El exceso de sensaciones me sobrepasaba. Cada átomo de mi ser se expandía, se separaba de mi cuerpo y se fusionaba con todo a mi alrededor: el cacto, la paja brava y todas las rocas a mi alrededor eran tan importantes como yo, todos estábamos en la tierra juntos, unidos por el vinculo de nuestra propia existencia. Sentí orgullo de ser una criatura viviente más y esa conciencia era suficiente para hacerme feliz. Había olvidado completamente que, horas antes, deseaba morir de la forma menos dolorosa y rápida posible.

Estaba en la tierra para vivir, para experimentar, para aprender. El mundo alrededor mío era un gran lugar sagrado, un lugar que debía ser reverenciado y respetado.

Me sentí como un niño en un mundo extraño, poco familiar, pero fascinante. Sentí que estaba aprendiendo todo de nuevo, por así decirlo.

La cresta de la experiencia pareció llegar después de las cuatro horas, aunque era muy difícil estar consciente del paso del tiempo. En algún punto, parecía que en verdad podía sentir la rotación de la tierra sobre su propio eje, un fenómeno que ocurre constantemente, aunque la vida parece insensible a esta clase de movimiento.

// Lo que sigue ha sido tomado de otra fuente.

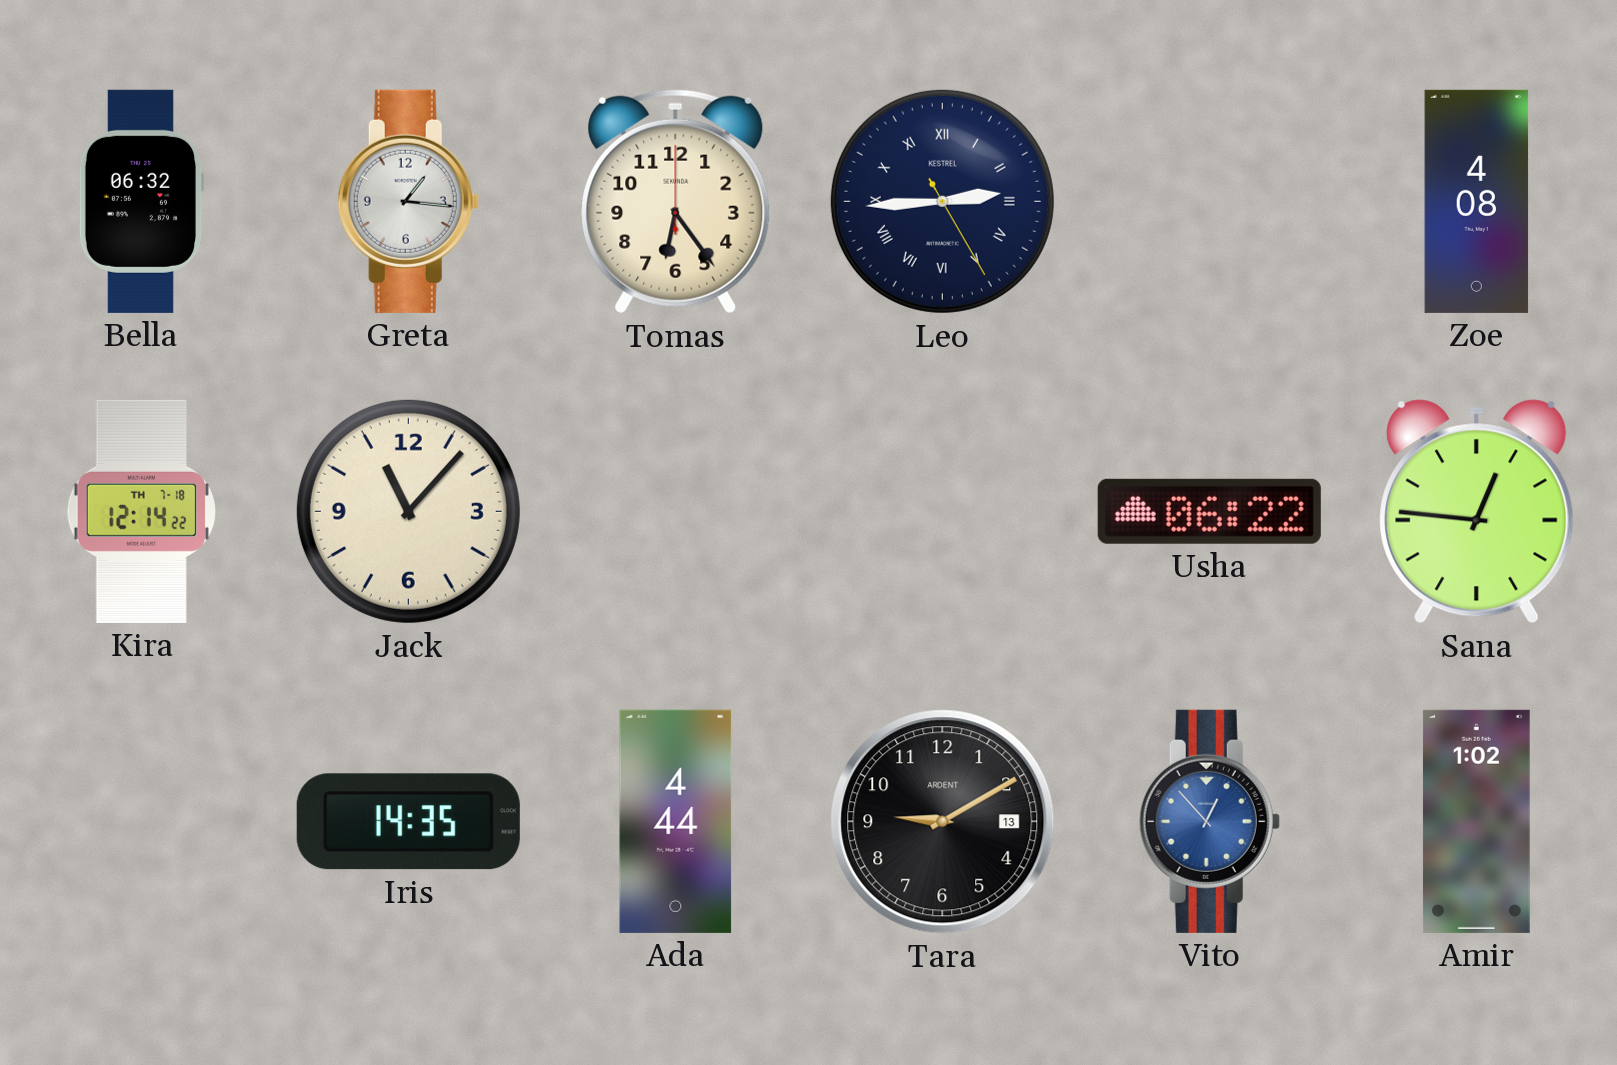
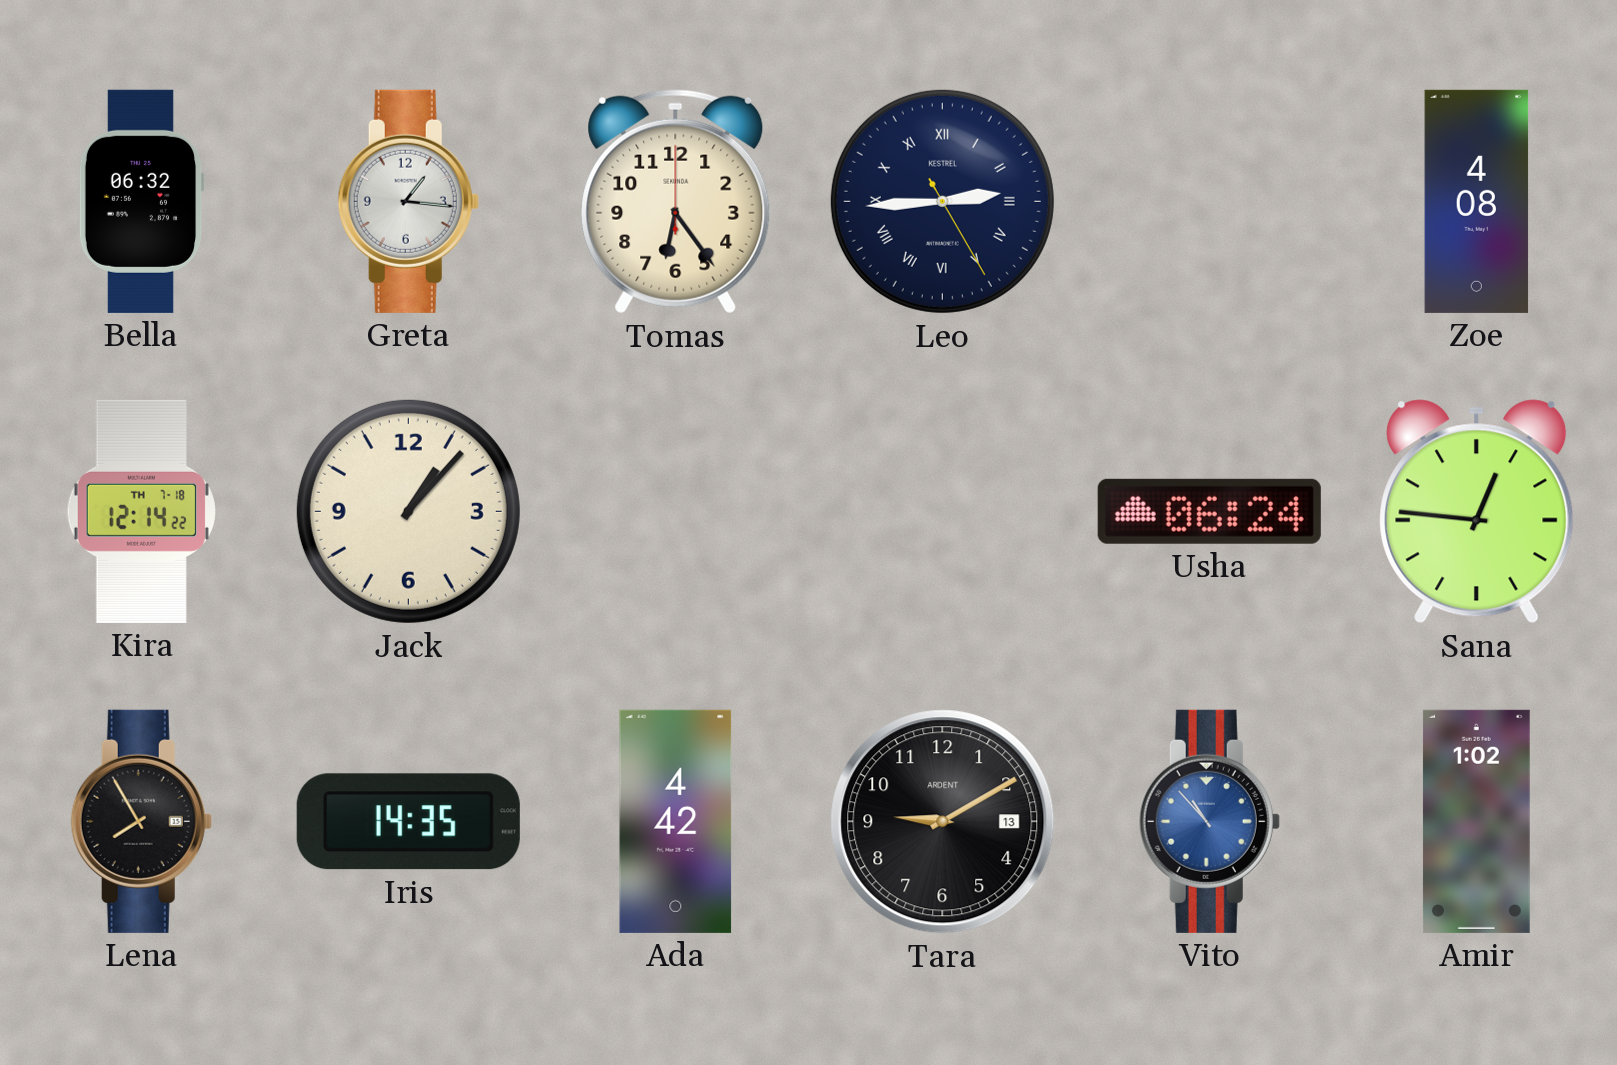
Jack: 11:07 -> 1:07
Usha: 06:22 -> 06:24
Lena: none -> 7:55
Ada: 4:44 -> 4:42
Vito: 12:53 -> 10:53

En algún momento imperceptible, una suerte de retrospectiva se convirtió en el aspecto dominante de la experiencia. Era como si mi mente estuviera tratando muy duro, en otro nivel, de encontrar el significado de la experiencia completa.

Sentí que nada fue casual: el alejarme del auto, de la gente irritante que estaba en él, el prometer que daría un corto paseo, que quería estar solo, tomar fotografías, sentí que todo eso tenía un fin: esta suerte de iluminación.

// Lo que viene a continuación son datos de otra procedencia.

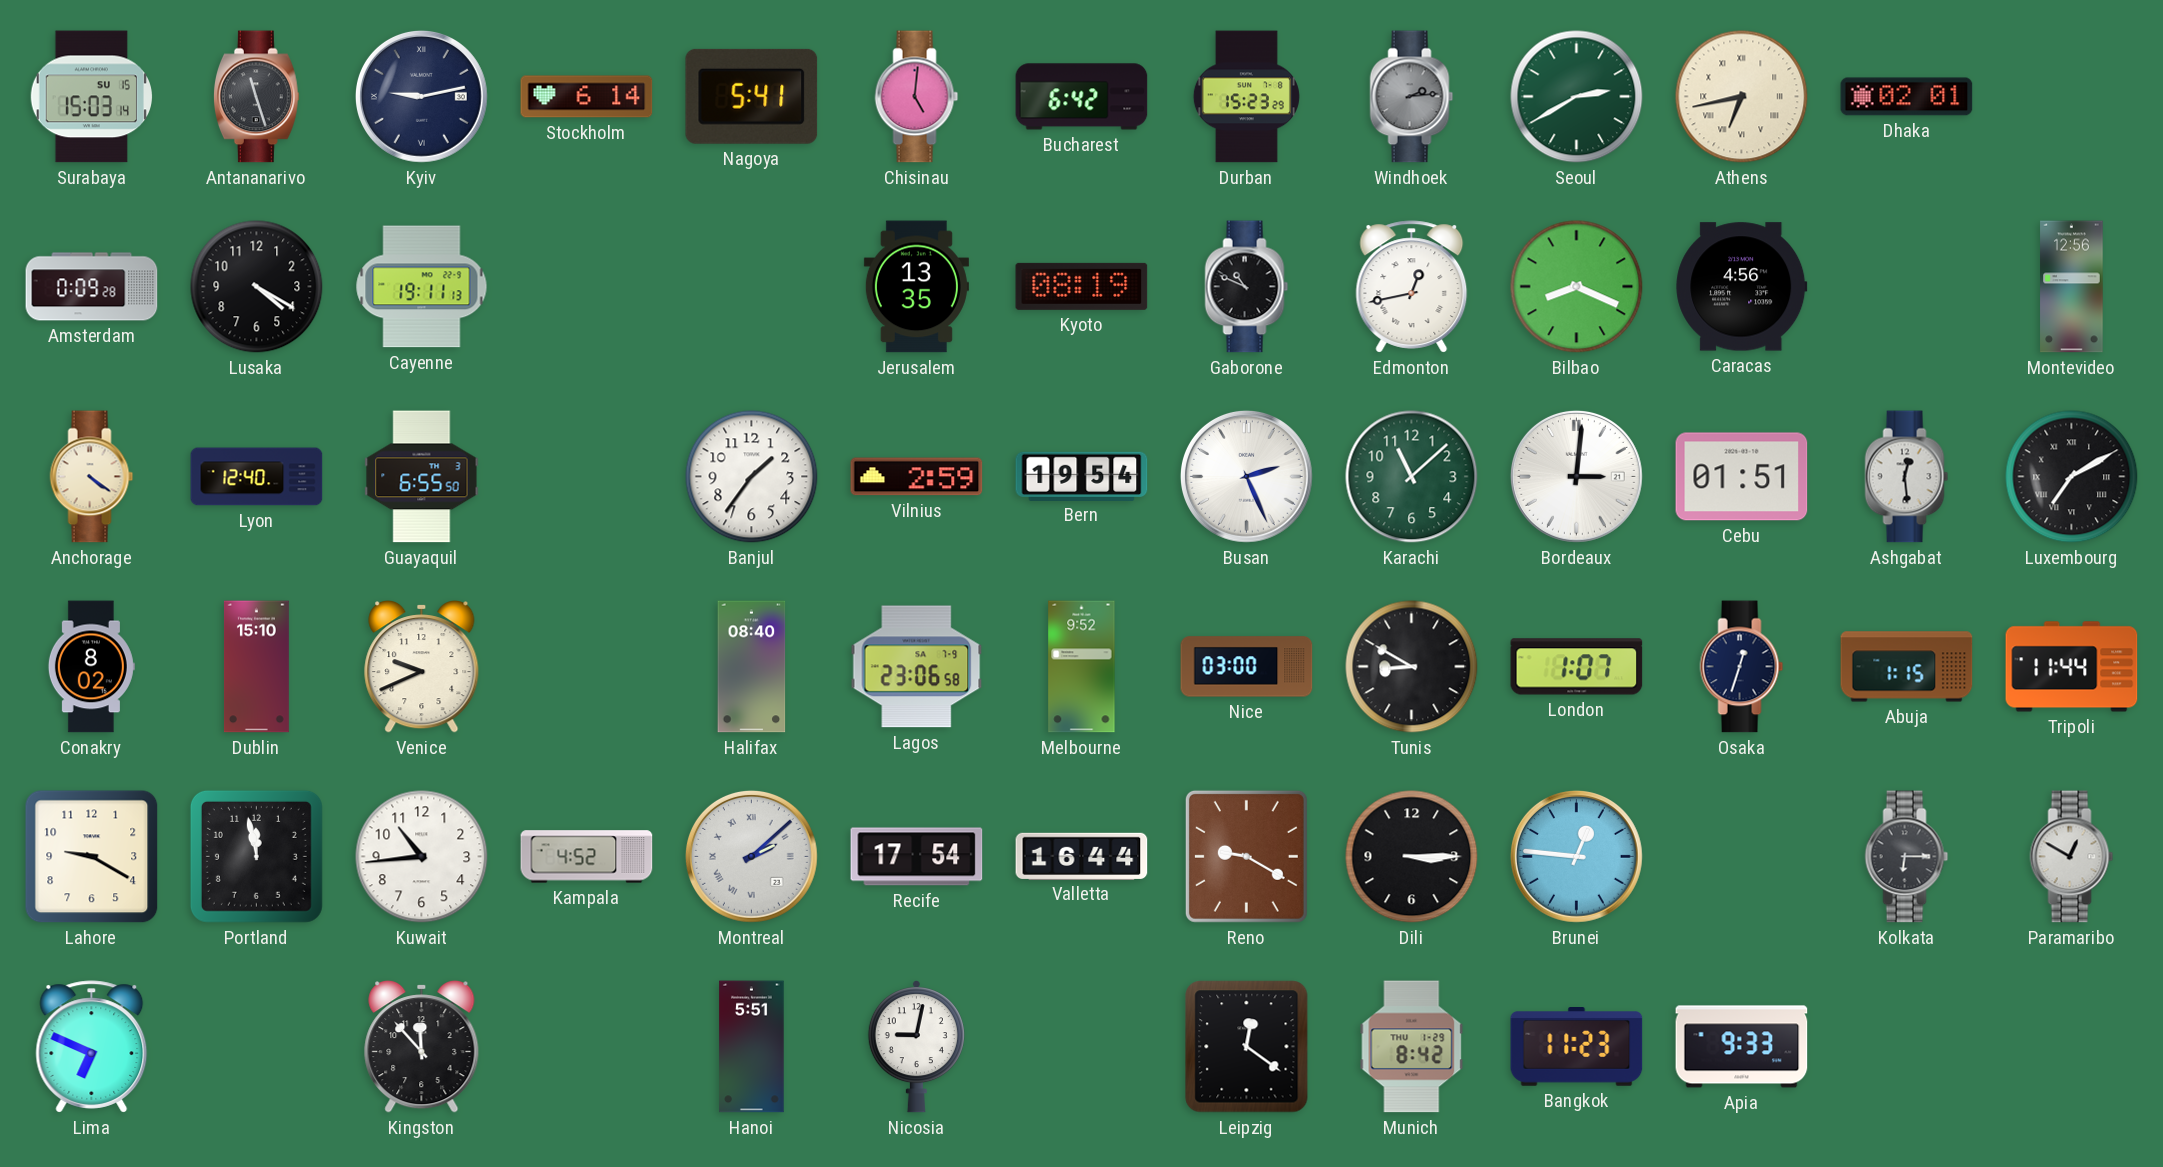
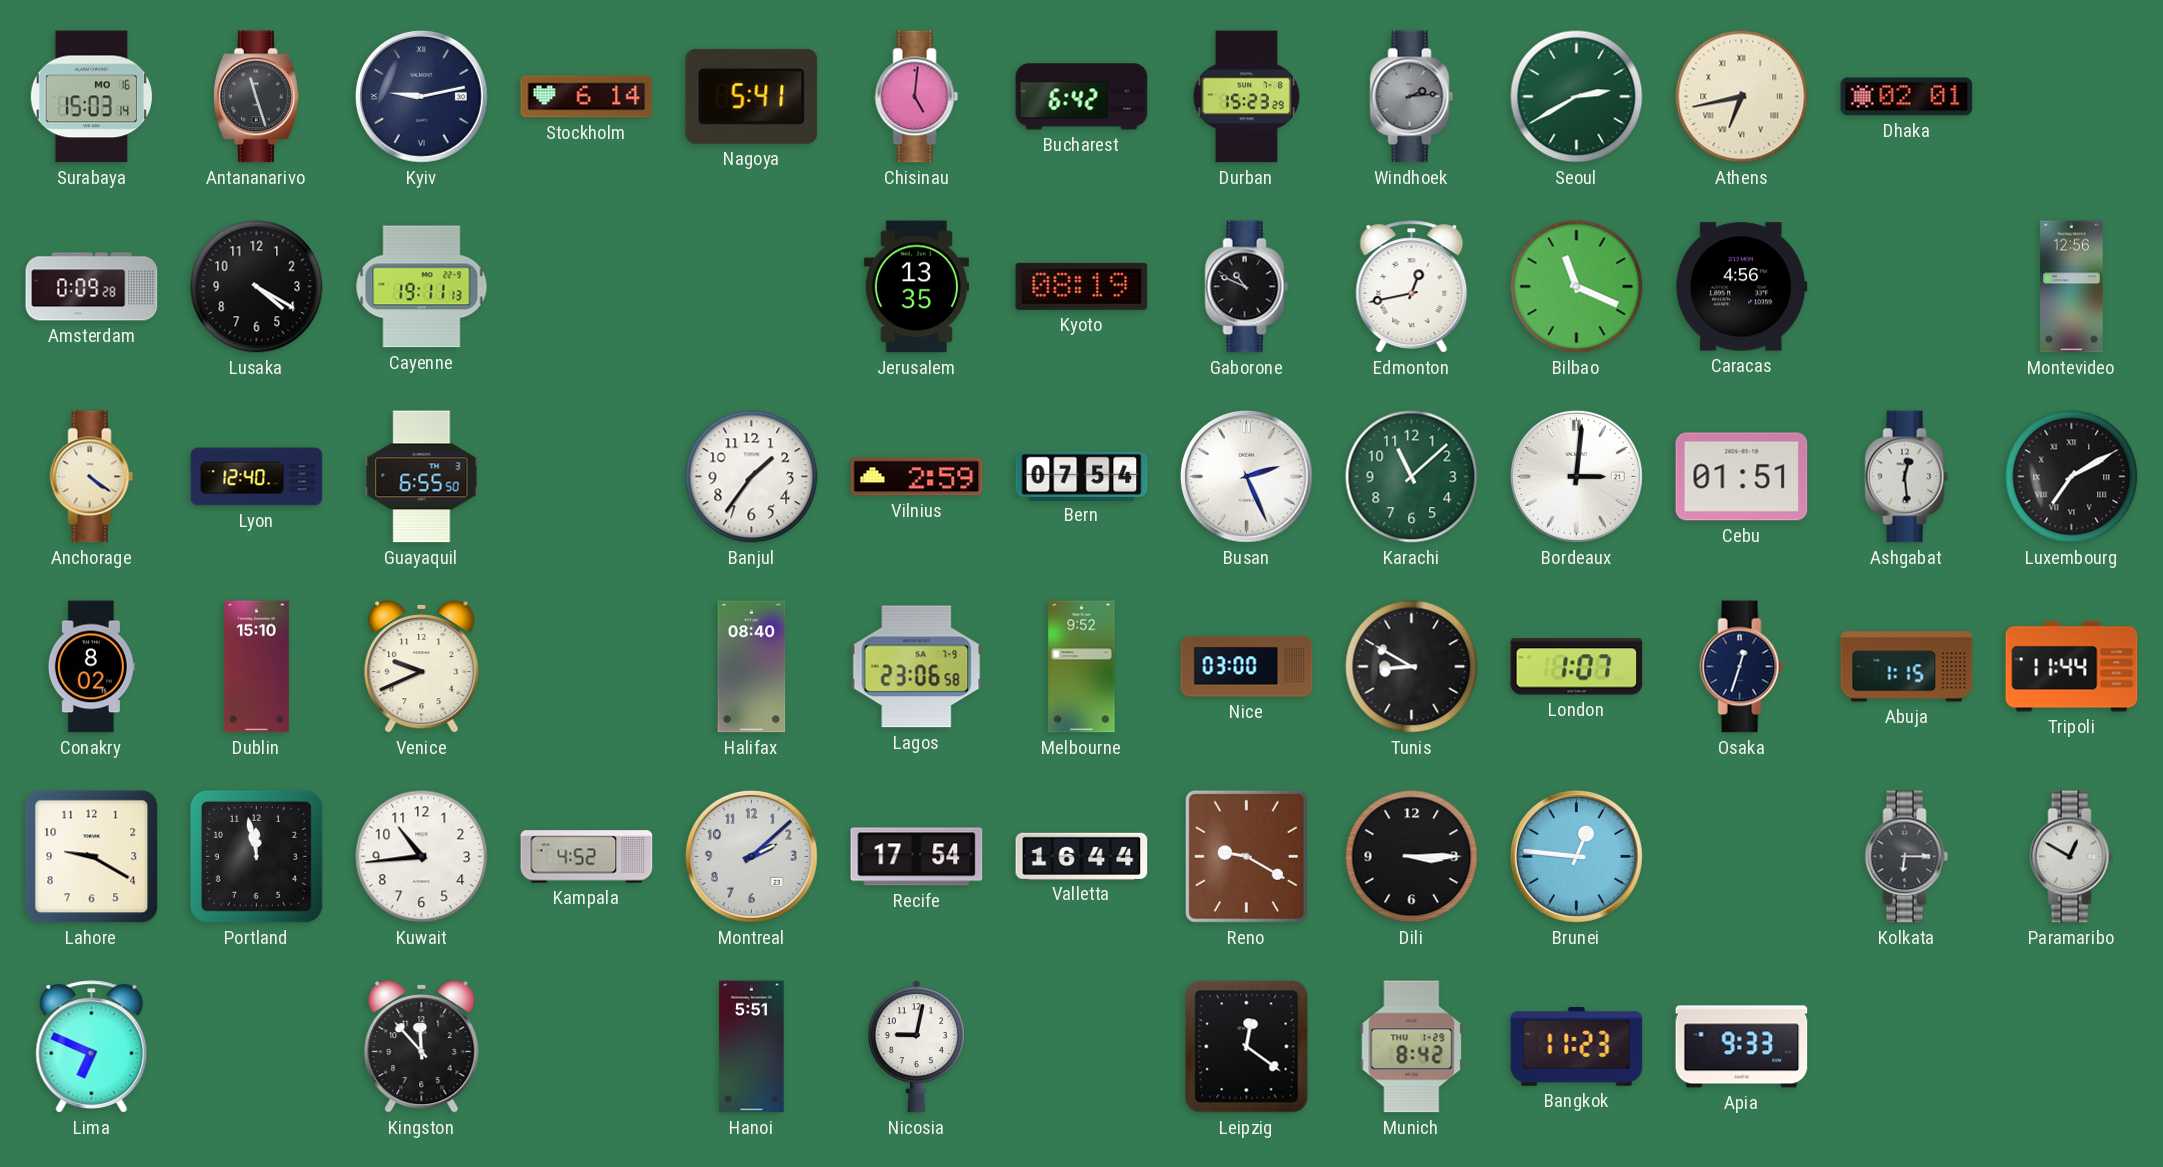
Surabaya date: SU 15 -> MO 16
Bilbao: 8:19 -> 11:19
Bern: 19:54 -> 07:54
Montreal numerals: Roman -> Arabic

Arriba, en el cielo vi un cóndor. Entonces Atoj, mi guía me dijo “tus ojos se volverán los suyos” y fue así como vi, desde los cielos, mi diminuto cuerpo acompañado por un zorro en dos patas, vi la inmensidad de la tierra; sentí el aire frío que golpeaba mi conciencia y, sobre todo, la libertad del vuelo.

Terminé la experiencia sintiendo que había pasado por muchas cosas, que había logrado algo importante. Me sentía maravillosamente libre y despejado. Atoj había desaparecido en algún momento, aun así, no sentía miedo a la soledad, la muerte, ni al sufrimiento. Entendí, después de esta experiencia, que la muerte es un estado más, y me sentí feliz al imaginar que el polvo de mis huesos pueda formar parte de este lugar.